More interestingly, there is no instance I can find in which a
vehicle_configurations
record exists, but a record in one of these
peripheral tables does not. What does occur though is “stranded” data –
records in the leaf tables that do not correspond to records in the
vehicle_configurations
table.
That may be very useful if you’re the AAIA and are in the perpetual process of tracking down information about sources – but as a consumer of the data, it just makes consuming it more annoying.
And then there’s the Source
column that occurs in each of these, and a few
other, tables: It’s a CHAR(10)
everywhere. Not a source_id INT NOT NULL
with a FOREIGN KEY
reference to a Sources
table – no no no! That would be
too easy!
No, this is one place they have no problem simply duplicating values all over the place.
Year
needs to be normalized out, despite the complete lack of any benefit,
but Source
? Not so much. Oh yes: I’ve found less than 20 distinct values
for Source
.
(And some of them appear to be errors. E.G. OE
, when the most common values
are OEM
and OEM+
…)
… and this is yet another place where they don’t bother to make a variable
length string into a VARCHAR
column. (There are lots of places where they
do – just not these ones.)
What’s In a Name?
Of a total of 88 tables:
- Number with singular names (excluding mapping tables –
<Foo>To<Bar>
): 66 - Number with plural names (also excluding mapping tables): 11
- Number with the dataset in their name: 2
- Number with spaces in their name: 1
- Number with names that collide across datasets: 5 tables, 2 distinct names
Additionally, many tables have columns that include the table name, or a
singular version of it, or an alternative name for the same thing (the Parts
table, has PartTerminology<Foo>
columns, and Parts
is synonymous with
PartTerminology
throughout the schema) – but of course, not all tables do.
In fact, sometimes you’ll see a mix of conventions within one table.
Hell, they can’t even be consistent about the casing in their camel-casing.
The table Subcategories
has columns SubCategoryID
, and SubCategoryName
.
Semantics? What Are Semantics?
In one table, for one column, they choose to export this in the MySQL dumps as
a TIMESTAMP
column. Despite clearly not wanting the still-default
auto-populate-with-current-time semantics, they don’t add a DEFAULT 0
to the
definition.
Units? Figure it Out Yourself!
In many cases they have quantities representing physical measurements. They
tend to provide these in both US and metric versions. As CHAR(<n>)
columns,
of course. And the values are not provided in enough precision to produce one
from the other without having a deviation, even when perfect precision is
possible without using some sort of Rational
type to represent things – but
that can be forgiven as mathematical accuracy may be less relevant than
reproducing what appears on a manufacturer’s datasheet.

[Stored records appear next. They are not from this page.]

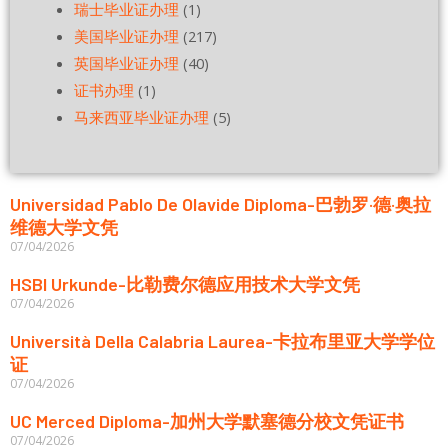
瑞士毕业证办理
(1)
美国毕业证办理
(217)
英国毕业证办理
(40)
证书办理
(1)
马来西亚毕业证办理
(5)
Universidad Pablo De Olavide Diploma-巴勃罗·德·奥拉
维德大学文凭
07/04/2026
HSBI Urkunde-比勒费尔德应用技术大学文凭
07/04/2026
Università Della Calabria Laurea-卡拉布里亚大学学位
证
07/04/2026
UC Merced Diploma-加州大学默塞德分校文凭证书
07/04/2026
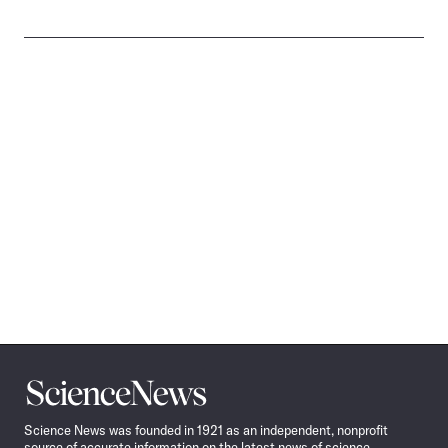
Science
News
Science News was founded in 1921 as an independent, nonprofit
source of accurate information on the latest news of science,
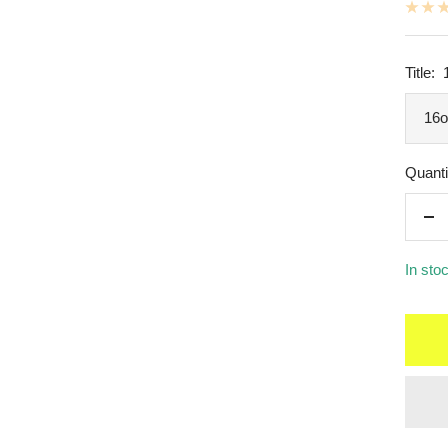
Title:
16o
Quanti
De
qua
In sto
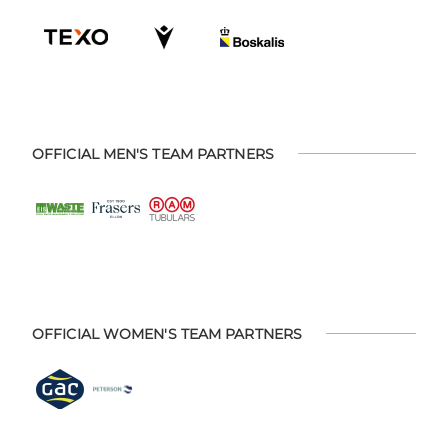
OFFICIAL MEN'S TEAM PARTNERS
OFFICIAL WOMEN'S TEAM PARTNERS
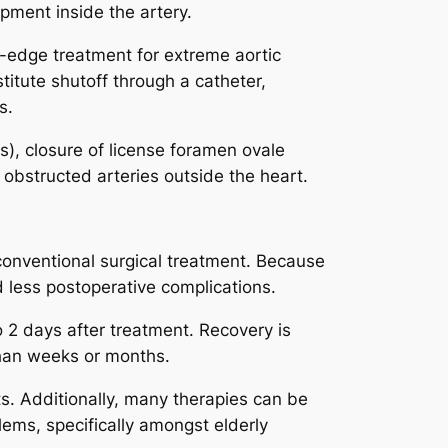
pment inside the artery.
ng-edge treatment for extreme aortic
titute shutoff through a catheter,
s.
Ds), closure of license foramen ovale
 obstructed arteries outside the heart.
conventional surgical treatment. Because
d less postoperative complications.
 2 days after treatment. Recovery is
than weeks or months.
ts. Additionally, many therapies can be
ems, specifically amongst elderly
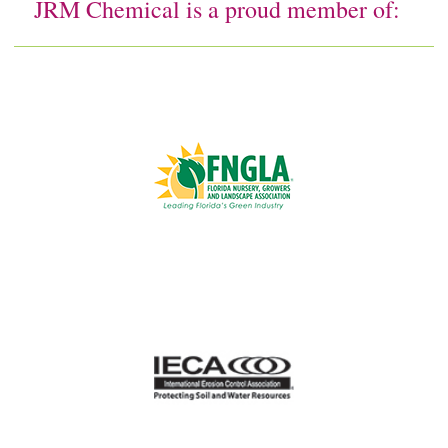
JRM Chemical is a proud member of:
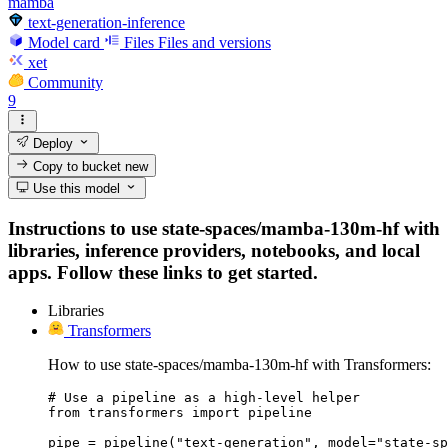
mamba
text-generation-inference
Model card
Files
Files and versions
xet
Community
9
Deploy
Copy to bucket
new
Use this model
Instructions to use state-spaces/mamba-130m-hf with
libraries, inference providers, notebooks, and local
apps. Follow these links to get started.
Libraries
Transformers
How to use state-spaces/mamba-130m-hf with Transformers:
# Use a pipeline as a high-level helper

from transformers import pipeline

pipe = pipeline("text-generation", model="state-sp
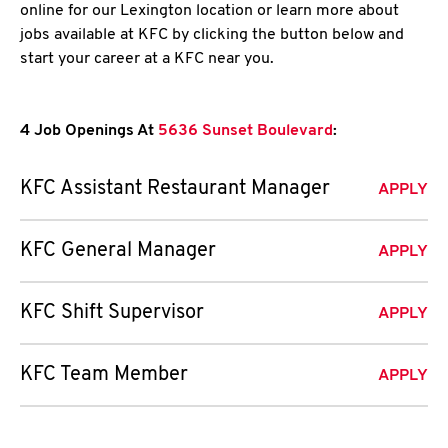
online for our Lexington location or learn more about
jobs available at KFC by clicking the button below and
start your career at a KFC near you.
4 Job Openings At
5636 Sunset Boulevard
:
KFC Assistant Restaurant Manager
APPLY
KFC General Manager
APPLY
KFC Shift Supervisor
APPLY
KFC Team Member
APPLY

That said, “metric” is not a unit. Is BedLengthMetric
in millimeters?
Centimeters? Meters? Is it an integer, or a decimal value (remember, the
columns are all CHAR(<n>)
)? The only way to know is to look at the values –
in each column pair – and judge based on reality, or check the math versus the
US version and see if you need a multiplier of 2.54, or 25.4 to get close.

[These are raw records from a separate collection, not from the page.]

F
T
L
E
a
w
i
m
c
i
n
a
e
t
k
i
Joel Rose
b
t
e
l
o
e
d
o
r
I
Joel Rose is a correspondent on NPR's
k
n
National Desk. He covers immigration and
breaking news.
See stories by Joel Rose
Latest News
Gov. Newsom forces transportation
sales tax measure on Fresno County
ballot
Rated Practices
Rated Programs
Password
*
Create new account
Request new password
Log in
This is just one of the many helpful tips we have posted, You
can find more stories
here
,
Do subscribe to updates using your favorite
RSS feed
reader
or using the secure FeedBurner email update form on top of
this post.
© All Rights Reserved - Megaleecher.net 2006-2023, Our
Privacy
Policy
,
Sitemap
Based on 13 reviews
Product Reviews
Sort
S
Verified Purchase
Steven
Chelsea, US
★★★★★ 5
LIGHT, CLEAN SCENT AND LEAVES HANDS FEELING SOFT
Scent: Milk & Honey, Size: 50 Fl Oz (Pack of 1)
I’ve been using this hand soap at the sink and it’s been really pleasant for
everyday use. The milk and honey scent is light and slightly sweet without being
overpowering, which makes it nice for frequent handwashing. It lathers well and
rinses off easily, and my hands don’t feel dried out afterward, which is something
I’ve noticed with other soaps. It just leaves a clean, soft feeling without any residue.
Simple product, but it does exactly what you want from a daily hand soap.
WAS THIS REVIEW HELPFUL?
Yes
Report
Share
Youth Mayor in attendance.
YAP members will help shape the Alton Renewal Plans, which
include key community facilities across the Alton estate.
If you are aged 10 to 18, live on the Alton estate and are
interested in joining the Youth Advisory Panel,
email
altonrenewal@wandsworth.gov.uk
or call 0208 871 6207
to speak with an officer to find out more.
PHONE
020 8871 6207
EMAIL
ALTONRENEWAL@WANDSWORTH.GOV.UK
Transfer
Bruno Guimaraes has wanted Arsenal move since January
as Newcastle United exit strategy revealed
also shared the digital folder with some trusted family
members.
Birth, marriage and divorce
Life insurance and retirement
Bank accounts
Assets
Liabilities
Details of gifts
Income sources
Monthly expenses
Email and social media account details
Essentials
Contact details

Oh, did I forget to mention that the units are inconsistent between the US and metric versions of column pairs in various tables? Sorry…

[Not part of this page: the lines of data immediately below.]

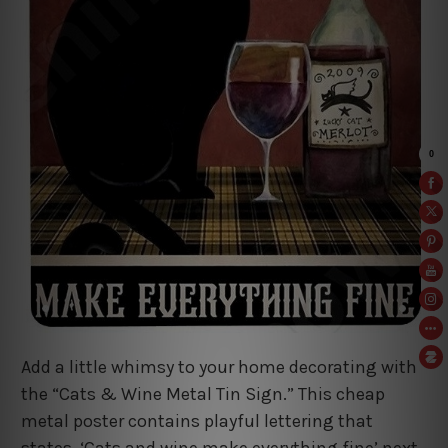
Add a little whimsy to your home decorating with
the “Cats & Wine Metal Tin Sign.” This cheap
metal poster contains playful lettering that
states, ‘Cats and wine make everything fine’ next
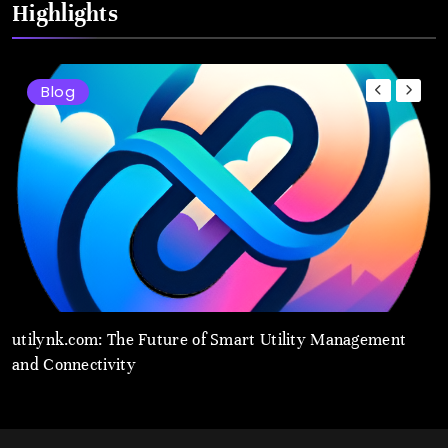
Highlights
Blog
t
utilynk.com: The Future of Smart Utility Management
u
and Connectivity
M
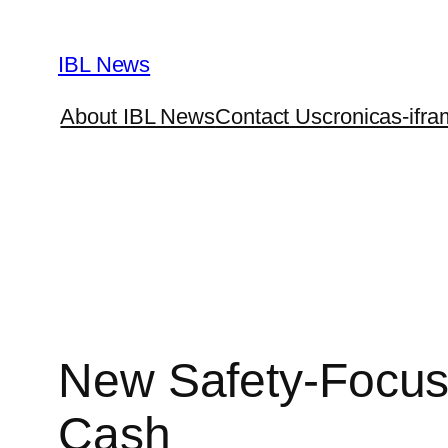
Skip
to
IBL News
content
About IBL News
Contact Us
cronicas-ifra
New Safety-Focuse
Cash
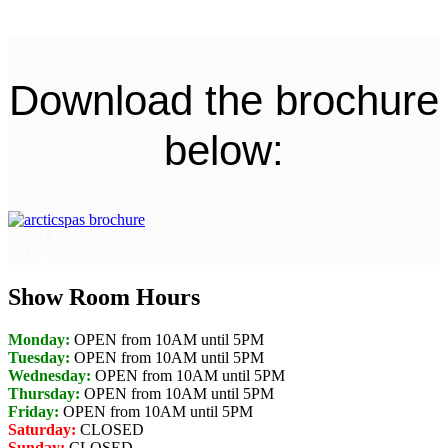
Download the brochure
below:
ENGLISH
FRENCH
Show Room Hours
Monday:
OPEN from 10AM until 5PM
Tuesday:
OPEN from 10AM until 5PM
Wednesday:
OPEN from 10AM until 5PM
Thursday:
OPEN from 10AM until 5PM
Friday:
OPEN from 10AM until 5PM
Saturday:
CLOSED
Sunday:
CLOSED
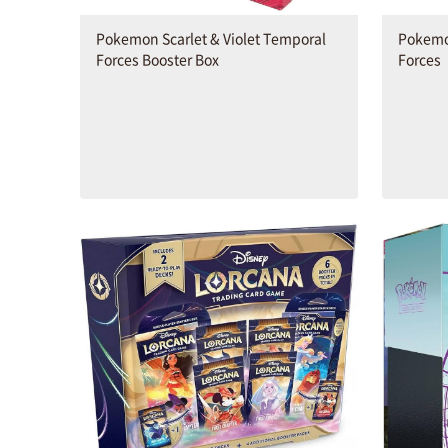
Pokemon Scarlet & Violet Temporal
Pokemon
Forces Booster Box
Forces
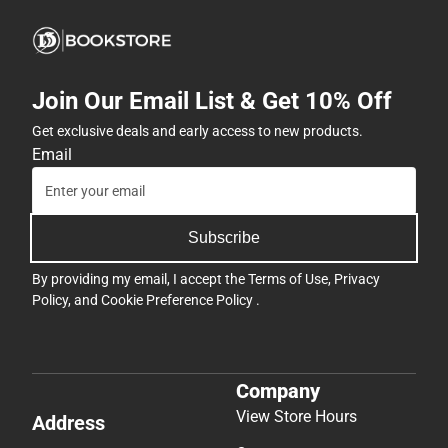
Join Our Email List & Get 10% Off
Get exclusive deals and early access to new products.
Email
Subscribe
By providing my email, I accept the
Terms of Use
,
Privacy
Policy
, and
Cookie Preference Policy
.
Company
View Store Hours
Address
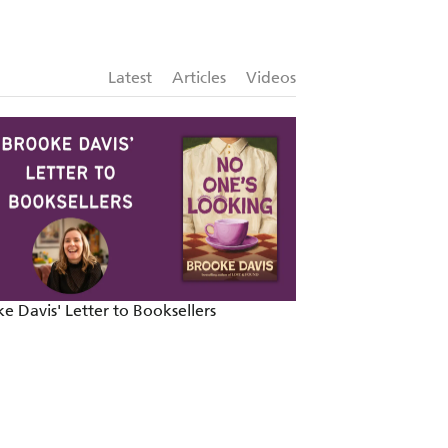
ross . . . Ballsy, brilliant writing'
Latest
Articles
Videos
ur'
WEST AUSTRALIAN
e Davis' Letter to Booksellers
Celebrating the M
Writer of the Year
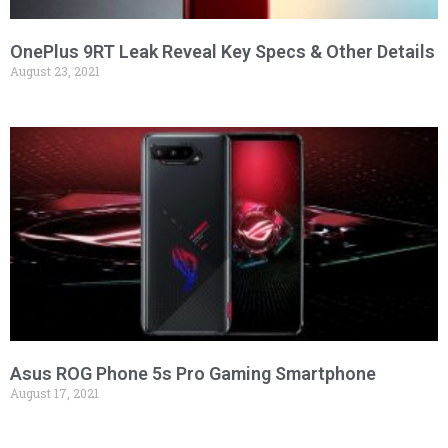
OnePlus 9RT Leak Reveal Key Specs & Other Details
August 23, 2021
Asus ROG Phone 5s Pro Gaming Smartphone
August 17, 2021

But my personal favorite has to be engine volume. They have three columns to
represent engine volume. And sometimes they just… don’t populate cid
.
Nevermind that the table has all the information needed to do the math…
Of course that’s not the only case where one value or another might be missing, but it’s by far the most commonly occurring.
tl;dr
The ACES datasets look like a COBOL programmer got really drunk, read a book on relational database normalization, had some sort of seizure, and puked all over the database.